It’s been a long time since I last wrong a blog post about GNOME Calendar only. That doesn’t mean work has stalled!
Since pretty much its inception, Calendar used copy-pasted code from Evolution to retrieve events from Evolution Data Server (EDS). It was a pair of classes called ECalDataModelSubscriber, and ECalDataModel. The first is an interface that classes implement when they handle adding, updating, and removing events. It was implemented by the week, month, and year views. The second Evolution class, ECalDataModel, is responsible for storing multiple subscribers, the time range of each subscriber, fetching the calendar data from EDS, and keeping subscribers aware of which events they should display.
ECalDataModel is a fairly complicated code, full of threads and locks and synchronization points. It was hard to investigate and fix bugs related to it. In addition to that, Calendar tries to use the GDateTime API everywhere, but ECalDataModel (and most Evolution-related code) uses other time types such as time_t
and GTimeVal
. Over time, those points were growing the pain of maintaining Calendar.
Even though ECalDataModel and ECalDataModelSubscriber worked mostly well for a long time, I thought it wouldn’t hurt to experiment with a new backend that uses more modern APIs and techniques, threads the heavy stuff away, and is closer to the style and idiosyncrasy of Calendar.
After some testing and validating the core concepts of the new backend, and asking a few community members for targeted testing, I finally landed it.

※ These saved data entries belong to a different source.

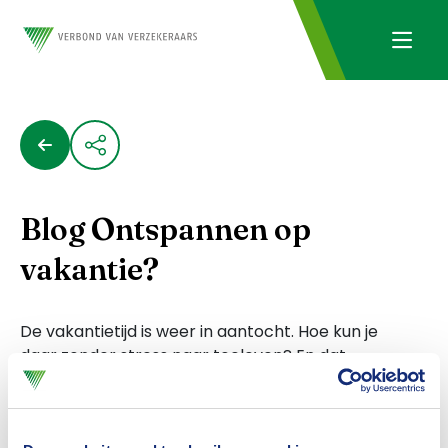
Blog Ontspannen op
vakantie?
De vakantietijd is weer in aantocht. Hoe kun je
daar zonder stress naar toeleven? En dat
vasthouden tot ver nadat je weer terug bent?
Verbondspartner T-MC heeft een aantal tips
op een rijtje gezet, zodat het vakantiegevoel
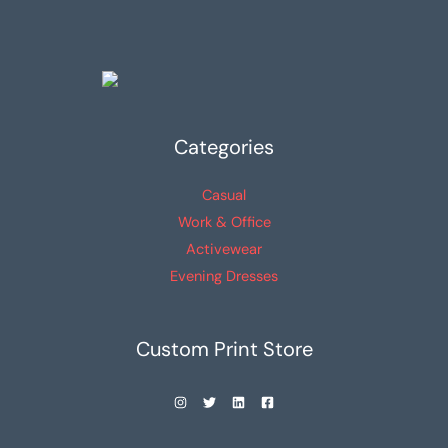
Categories
Casual
Work & Office
Activewear
Evening Dresses
Custom Print Store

I’ll be fixing a few remaining bugs introduced by it, but so far so good!
Timeline
The core component of this new engine is what I called “timeline”. Conceptually, a timeline is a straightforward concept: it’s a virtual representation of the time.
Events are added to this timeline, and subscribers can subscriber to a well defined time slice. The timeline matches which events are visible by which subscribers, and updates subscribers accordingly.

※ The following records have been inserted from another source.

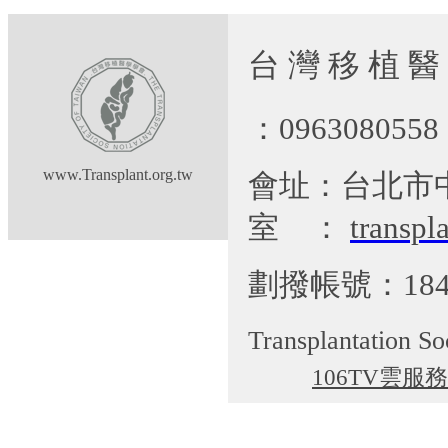
台 灣 移 植 醫
：09630805
www.Transplant.org.tw
會址：台北市
室
：
transp
劃撥帳號：184
Transplantation So
106TV雲服務
cgti@cgmh.org.tw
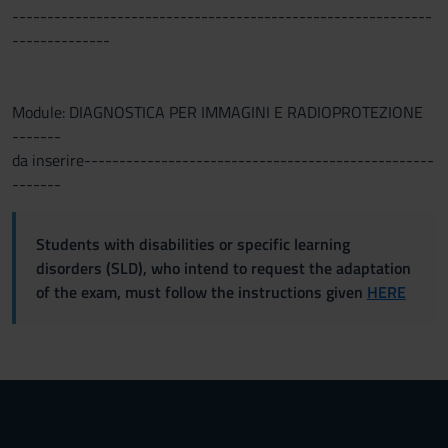
------------------------------------------------------------
--------------
Module: DIAGNOSTICA PER IMMAGINI E RADIOPROTEZIONE
-------
da inserire--------------------------------------------------
-------
Students with disabilities or specific learning
disorders (SLD), who intend to request the adaptation
of the exam, must follow the instructions given
HERE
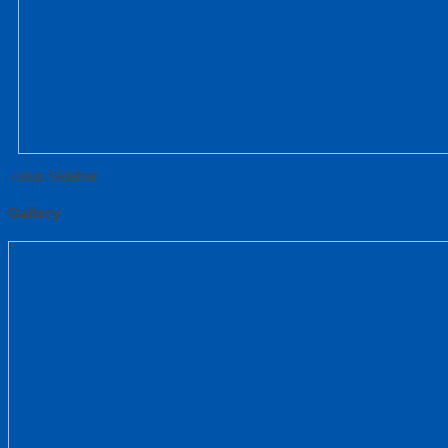
Tutup Sidebar
Gallery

In the picture above, the timeline object would detect that “Subscriber 1” should only display “Event 1”, whereas “Subscriber 2” would display all the 3 events available.
The subscriber concept is directly borrowed from Evolution’s design. Anything can be a subscriber, as long as it knows what slice of time it wants to display. The week, month, and year views continue to implement this concept, but so does the search – which uses a more sophisticated calculation of time, but is still time-based – and the shell search provider.
GcalTimeline takes over the responsibility of aggregating events and subscribers, and deciding which events each subscriber should display. Gathering the events from EDS is done in a different class called GcalCalendarMonitor. This class is very specific and limited in what it does, and is where most of the complexities of multiple threads is handled. It also tries really hard to be efficient and never do heavy operations in tight loops in the main thread.
Augmented Tree
In order to implement that, the data structure used by Calendar to store and query time ranges was further improved to be able to handle a much larger range of dates and times.
Calendar implements an augmented AVL tree that stores data based on ranges instead of single values. This allows us to have a good compromise of memory efficiency, lookup speeds, and insertion and removal speeds. For practical purposes, on a daily usage, the time ranges this range tree is capable of handling is virtually infinite. People will be able to schedule their appointments from year 1 to 9999 in the Gregorian calendar.
Next Steps
I have a few more improvements in the pipeline, such as the introduction of another data structure to handle ranges and compare them with potentially different comparison strategies, since sometimes we want to compare non-exclusive ranges with exclusive ones, or half-exclusive ranges between each other.
Personally, I’m quite satisfied with this new architecture and how much it is a better fit for Calendar. Slowly but steadily, Calendar is being reworked to be more consistent internally and ultimately that will mean less bugs and, who knows!, more features as well.